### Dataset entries
.....

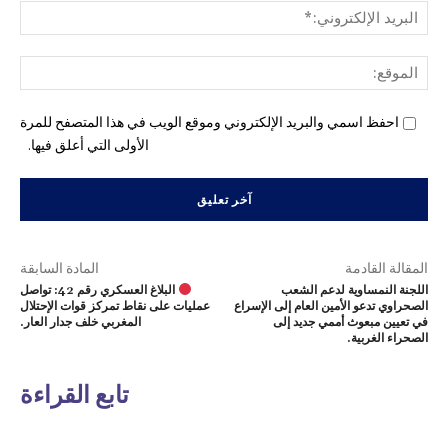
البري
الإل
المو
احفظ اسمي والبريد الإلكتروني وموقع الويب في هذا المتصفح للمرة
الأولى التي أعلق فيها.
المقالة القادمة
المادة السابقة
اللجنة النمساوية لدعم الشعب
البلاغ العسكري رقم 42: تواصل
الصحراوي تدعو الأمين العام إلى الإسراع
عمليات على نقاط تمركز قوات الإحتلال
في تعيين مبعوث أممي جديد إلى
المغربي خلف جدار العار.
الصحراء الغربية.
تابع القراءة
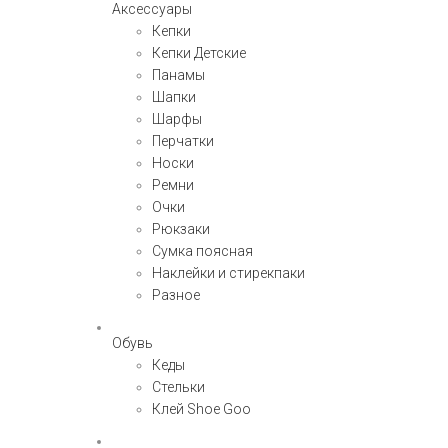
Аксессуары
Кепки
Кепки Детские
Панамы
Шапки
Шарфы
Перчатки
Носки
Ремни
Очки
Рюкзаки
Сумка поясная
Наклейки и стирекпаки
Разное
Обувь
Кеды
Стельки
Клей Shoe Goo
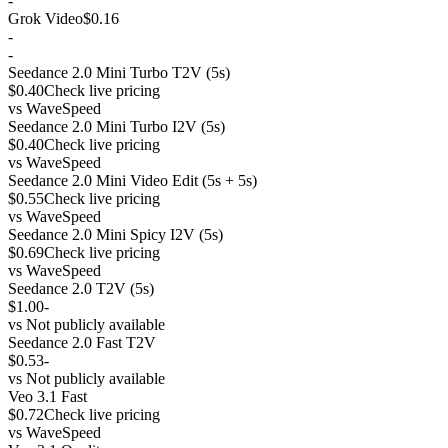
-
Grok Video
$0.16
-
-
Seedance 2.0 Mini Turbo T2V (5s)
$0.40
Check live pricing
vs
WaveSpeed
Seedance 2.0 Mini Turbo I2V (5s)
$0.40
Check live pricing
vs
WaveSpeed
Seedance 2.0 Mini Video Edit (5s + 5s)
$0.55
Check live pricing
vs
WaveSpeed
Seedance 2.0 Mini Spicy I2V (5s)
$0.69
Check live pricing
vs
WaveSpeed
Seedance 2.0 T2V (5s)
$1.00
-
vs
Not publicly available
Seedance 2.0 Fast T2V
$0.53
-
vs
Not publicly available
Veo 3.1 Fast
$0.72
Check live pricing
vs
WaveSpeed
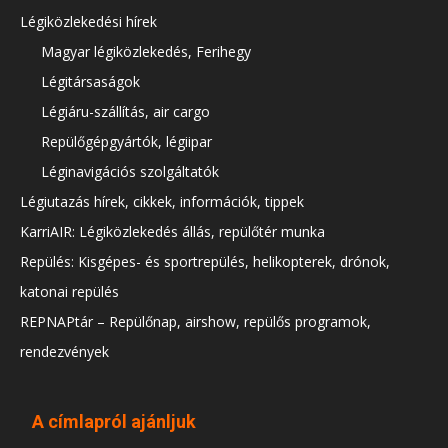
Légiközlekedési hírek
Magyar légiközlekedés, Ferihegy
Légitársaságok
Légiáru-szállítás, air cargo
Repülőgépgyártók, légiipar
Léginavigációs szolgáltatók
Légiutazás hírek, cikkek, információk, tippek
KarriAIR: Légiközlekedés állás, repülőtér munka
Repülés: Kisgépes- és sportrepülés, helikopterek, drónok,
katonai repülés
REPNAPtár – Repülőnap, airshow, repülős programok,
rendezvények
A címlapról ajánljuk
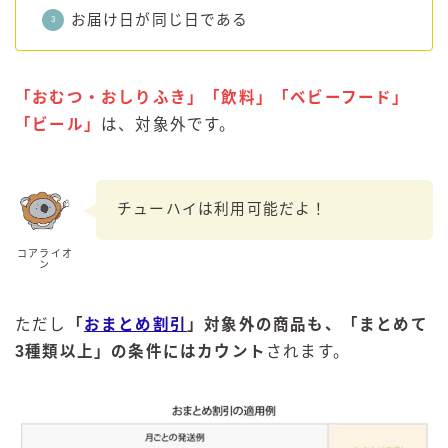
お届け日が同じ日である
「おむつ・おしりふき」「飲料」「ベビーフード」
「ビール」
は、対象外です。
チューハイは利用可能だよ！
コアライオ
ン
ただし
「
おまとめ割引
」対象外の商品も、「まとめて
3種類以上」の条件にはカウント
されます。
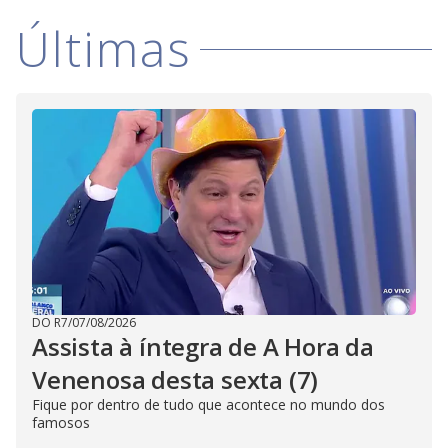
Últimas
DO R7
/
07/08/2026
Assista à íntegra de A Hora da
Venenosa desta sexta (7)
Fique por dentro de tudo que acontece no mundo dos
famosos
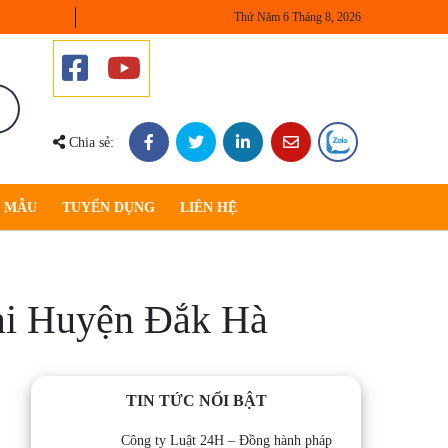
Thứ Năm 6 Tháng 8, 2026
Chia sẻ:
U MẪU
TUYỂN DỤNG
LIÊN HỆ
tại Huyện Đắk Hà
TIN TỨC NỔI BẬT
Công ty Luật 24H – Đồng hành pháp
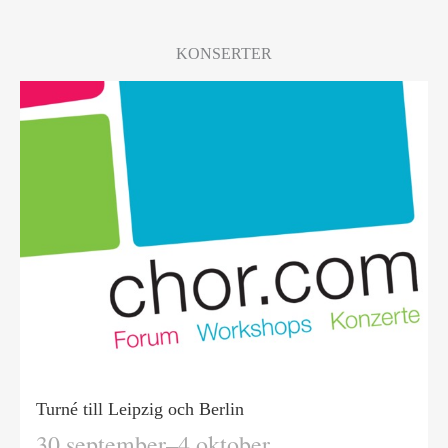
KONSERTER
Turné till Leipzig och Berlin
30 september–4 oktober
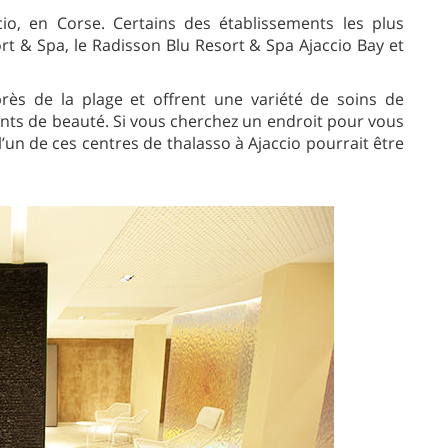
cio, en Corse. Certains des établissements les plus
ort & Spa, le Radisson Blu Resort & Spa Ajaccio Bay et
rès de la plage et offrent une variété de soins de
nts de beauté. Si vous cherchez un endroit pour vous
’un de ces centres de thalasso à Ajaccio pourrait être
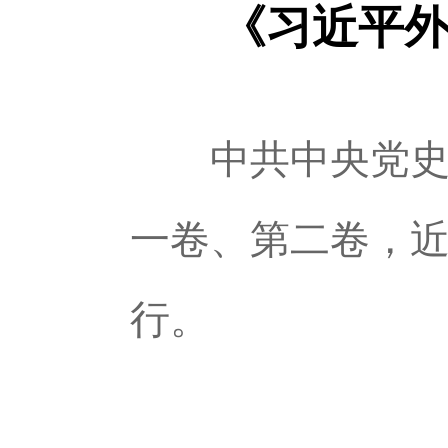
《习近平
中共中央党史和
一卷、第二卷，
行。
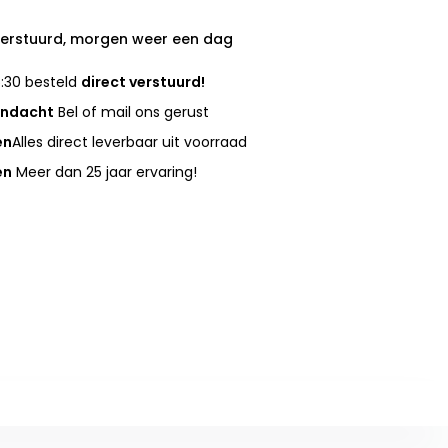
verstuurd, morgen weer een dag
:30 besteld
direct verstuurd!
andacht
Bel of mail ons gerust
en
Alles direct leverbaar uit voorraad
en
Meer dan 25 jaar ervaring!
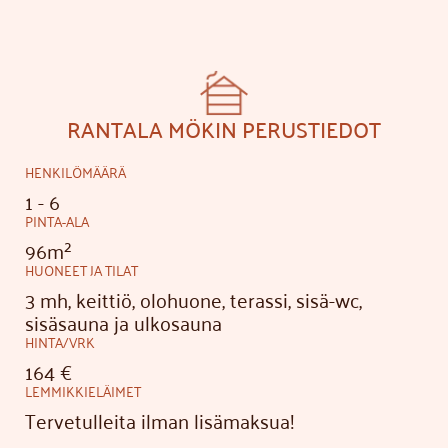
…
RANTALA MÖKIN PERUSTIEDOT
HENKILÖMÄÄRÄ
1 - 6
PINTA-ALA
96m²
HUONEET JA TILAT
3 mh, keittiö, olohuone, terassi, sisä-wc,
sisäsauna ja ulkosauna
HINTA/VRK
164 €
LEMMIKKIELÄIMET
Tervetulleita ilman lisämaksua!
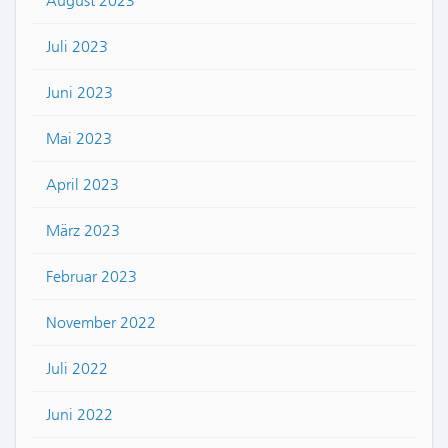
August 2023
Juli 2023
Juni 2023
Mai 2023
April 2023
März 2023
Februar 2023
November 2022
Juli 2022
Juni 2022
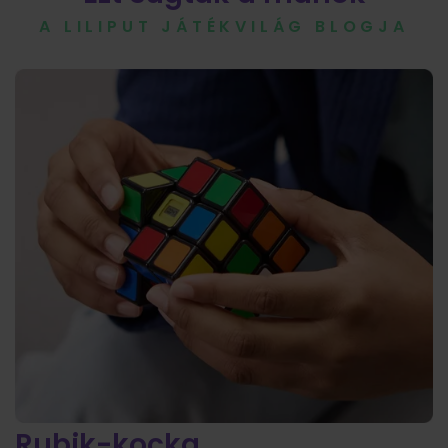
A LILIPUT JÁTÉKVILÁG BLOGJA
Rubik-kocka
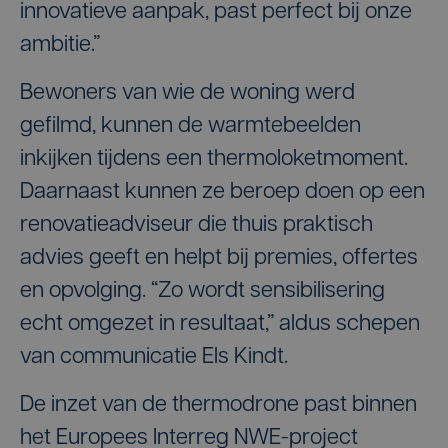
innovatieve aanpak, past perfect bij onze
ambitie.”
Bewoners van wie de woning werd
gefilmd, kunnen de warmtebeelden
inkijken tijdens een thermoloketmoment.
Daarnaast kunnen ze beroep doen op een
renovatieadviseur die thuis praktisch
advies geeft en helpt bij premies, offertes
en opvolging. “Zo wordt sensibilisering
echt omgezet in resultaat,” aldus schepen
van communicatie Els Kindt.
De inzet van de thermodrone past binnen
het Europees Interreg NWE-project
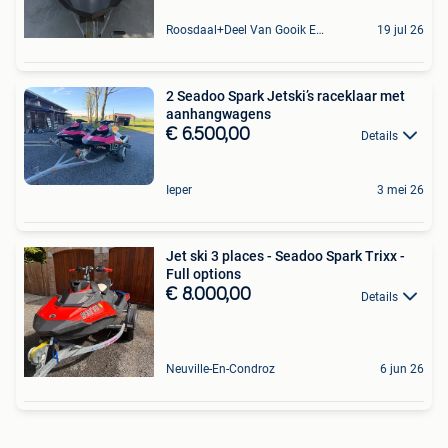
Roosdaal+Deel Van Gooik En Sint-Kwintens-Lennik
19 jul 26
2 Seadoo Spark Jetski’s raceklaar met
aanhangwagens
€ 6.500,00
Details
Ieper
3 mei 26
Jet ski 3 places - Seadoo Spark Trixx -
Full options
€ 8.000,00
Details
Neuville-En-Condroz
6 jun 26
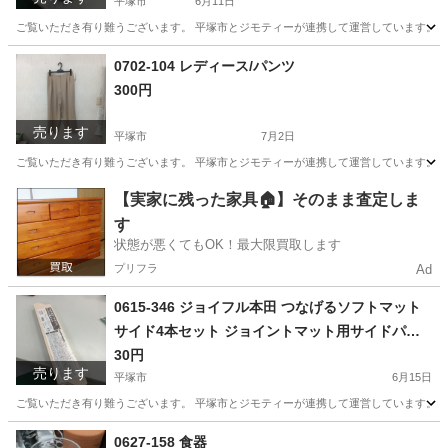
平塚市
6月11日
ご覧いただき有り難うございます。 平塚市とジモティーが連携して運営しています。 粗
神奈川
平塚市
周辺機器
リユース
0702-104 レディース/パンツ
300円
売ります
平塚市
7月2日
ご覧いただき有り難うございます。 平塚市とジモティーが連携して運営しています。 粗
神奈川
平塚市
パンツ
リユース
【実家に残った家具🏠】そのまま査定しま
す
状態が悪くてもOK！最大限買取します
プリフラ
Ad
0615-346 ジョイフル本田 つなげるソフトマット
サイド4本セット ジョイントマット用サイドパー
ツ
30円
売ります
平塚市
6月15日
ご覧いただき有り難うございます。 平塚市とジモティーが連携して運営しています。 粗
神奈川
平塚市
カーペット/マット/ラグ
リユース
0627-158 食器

.....

### PROBLEM TO SOLVE
Please restate the entries word for word, with all pictures left out.

### EXERCISE SOLUTION
البري
الإل
المو
احفظ اسمي والبريد الإلكتروني وموقع الويب في هذا المتصفح للمرة
الأولى التي أعلق فيها.
المقالة القادمة
المادة السابقة
اللجنة النمساوية لدعم الشعب
البلاغ العسكري رقم 42: تواصل
الصحراوي تدعو الأمين العام إلى الإسراع
عمليات على نقاط تمركز قوات الإحتلال
في تعيين مبعوث أممي جديد إلى
المغربي خلف جدار العار.
الصحراء الغربية.
تابع القراءة
Аксессуары
Кепки
Кепки Детские
Панамы
Шапки
Шарфы
Перчатки
Носки
Ремни
Очки
Рюкзаки
Сумка поясная
Наклейки и стирекпаки
Разное
Обувь
Кеды
Стельки
Клей Shoe Goo
-
Grok Video
$0.16
-
-
Seedance 2.0 Mini Turbo T2V (5s)
$0.40
Check live pricing
vs
WaveSpeed
Seedance 2.0 Mini Turbo I2V (5s)
$0.40
Check live pricing
vs
WaveSpeed
Seedance 2.0 Mini Video Edit (5s + 5s)
$0.55
Check live pricing
vs
WaveSpeed
Seedance 2.0 Mini Spicy I2V (5s)
$0.69
Check live pricing
vs
WaveSpeed
Seedance 2.0 T2V (5s)
$1.00
-
vs
Not publicly available
Seedance 2.0 Fast T2V
$0.53
-
vs
Not publicly available
Veo 3.1 Fast
$0.72
Check live pricing
vs
WaveSpeed
Légiközlekedési hírek
Magyar légiközlekedés, Ferihegy
Légitársaságok
Légiáru-szállítás, air cargo
Repülőgépgyártók, légiipar
Léginavigációs szolgáltatók
Légiutazás hírek, cikkek, információk, tippek
KarriAIR: Légiközlekedés állás, repülőtér munka
Repülés: Kisgépes- és sportrepülés, helikopterek, drónok,
katonai repülés
REPNAPtár – Repülőnap, airshow, repülős programok,
rendezvények
A címlapról ajánljuk
お届け日が同じ日である
「おむつ・おしりふき」「飲料」「ベビーフード」
「ビール」
は、対象外です。
チューハイは利用可能だよ！
コアライオ
ン
ただし
「
おまとめ割引
」対象外の商品も、「まとめて
3種類以上」の条件にはカウント
されます。
Últimas
DO R7
/
07/08/2026
Assista à íntegra de A Hora da
Venenosa desta sexta (7)
Fique por dentro de tudo que acontece no mundo dos
famosos
Thứ Năm 6 Tháng 8, 2026
Chia sẻ:
U MẪU
TUYỂN DỤNG
LIÊN HỆ
tại Huyện Đắk Hà
TIN TỨC NỔI BẬT
Công ty Luật 24H – Đồng hành pháp
KONSERTER
Turné till Leipzig och Berlin
30 september–4 oktober
cio, en Corse. Certains des établissements les plus
ort & Spa, le Radisson Blu Resort & Spa Ajaccio Bay et
rès de la plage et offrent une variété de soins de
nts de beauté. Si vous cherchez un endroit pour vous
’un de ces centres de thalasso à Ajaccio pourrait être
《习近平
中共中央党史和
一卷、第二卷，
行。
verstuurd, morgen weer een dag
:30 besteld
direct verstuurd!
andacht
Bel of mail ons gerust
en
Alles direct leverbaar uit voorraad
en
Meer dan 25 jaar ervaring!
…
RANTALA MÖKIN PERUSTIEDOT
HENKILÖMÄÄRÄ
1 - 6
PINTA-ALA
96m²
HUONEET JA TILAT
3 mh, keittiö, olohuone, terassi, sisä-wc,
sisäsauna ja ulkosauna
HINTA/VRK
164 €
LEMMIKKIELÄIMET
Tervetulleita ilman lisämaksua!
August 2023
Juli 2023
Juni 2023
Mai 2023
April 2023
März 2023
Februar 2023
November 2022
Juli 2022
Juni 2022
A LILIPUT JÁTÉKVILÁG BLOGJA
Rubik-kocka
innovatieve aanpak, past perfect bij onze
ambitie.”
Bewoners van wie de woning werd
gefilmd, kunnen de warmtebeelden
inkijken tijdens een thermoloketmoment.
Daarnaast kunnen ze beroep doen op een
renovatieadviseur die thuis praktisch
advies geeft en helpt bij premies, offertes
en opvolging. “Zo wordt sensibilisering
echt omgezet in resultaat,” aldus schepen
van communicatie Els Kindt.
De inzet van de thermodrone past binnen
het Europees Interreg NWE-project
Roosdaal+Deel Van Gooik En Sint-Kwintens-Lennik
19 jul 26
2 Seadoo Spark Jetski’s raceklaar met
aanhangwagens
€ 6.500,00
Details
Ieper
3 mei 26
Jet ski 3 places - Seadoo Spark Trixx -
Full options
€ 8.000,00
Details
Neuville-En-Condroz
6 jun 26
平塚市
6月11日
ご覧いただき有り難うございます。 平塚市とジモティーが連携して運営しています。 粗
神奈川
平塚市
周辺機器
リユース
0702-104 レディース/パンツ
300円
売ります
平塚市
7月2日
ご覧いただき有り難うございます。 平塚市とジモティーが連携して運営しています。 粗
神奈川
平塚市
パンツ
リユース
【実家に残った家具🏠】そのまま査定しま
す
状態が悪くてもOK！最大限買取します
プリフラ
Ad
0615-346 ジョイフル本田 つなげるソフトマット
サイド4本セット ジョイントマット用サイドパー
ツ
30円
売ります
平塚市
6月15日
ご覧いただき有り難うございます。 平塚市とジモティーが連携して運営しています。 粗
神奈川
平塚市
カーペット/マット/ラグ
リユース
0627-158 食器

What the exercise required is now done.